_WHAT IS NEEDED:_
Everything from the line containing "Powszechny –" through the final line of the entries below should be repeated exactly, and nothing else.

_RECORDS PROVIDED:_
☆ ☆ ☆ ☆ ☆ ☆ ☆

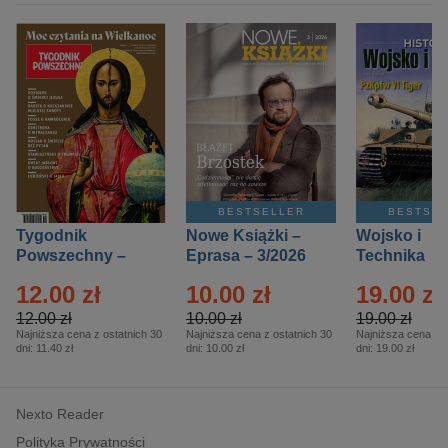
BESTSELLER
BESTSE
Tygodnik
Nowe Książki –
Wojsko i
Powszechny –
Eprasa – 3/2026
Technika
Eprasa – 14/2026
Historia – E
12.00 zł
10.00 zł
19.00 zł
– 2/2026
12.00 zł
10.00 zł
19.00 zł
Najniższa cena z ostatnich 30
Najniższa cena z ostatnich 30
Najniższa cena z o
dni:
11.40 zł
dni:
10.00 zł
dni:
19.00 zł
Nexto Reader
Polityka Prywatności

☆ ☆ ☆ ☆ ☆ ☆ ☆

_SOLVED EXERCISE:_
Powszechny –
Eprasa – 3/2026
Technika
Eprasa – 14/2026
Historia – E
12.00 zł
10.00 zł
19.00 zł
– 2/2026
12.00 zł
10.00 zł
19.00 zł
Najniższa cena z ostatnich 30
Najniższa cena z ostatnich 30
Najniższa cena z o
dni:
11.40 zł
dni:
10.00 zł
dni:
19.00 zł
Nexto Reader
Polityka Prywatności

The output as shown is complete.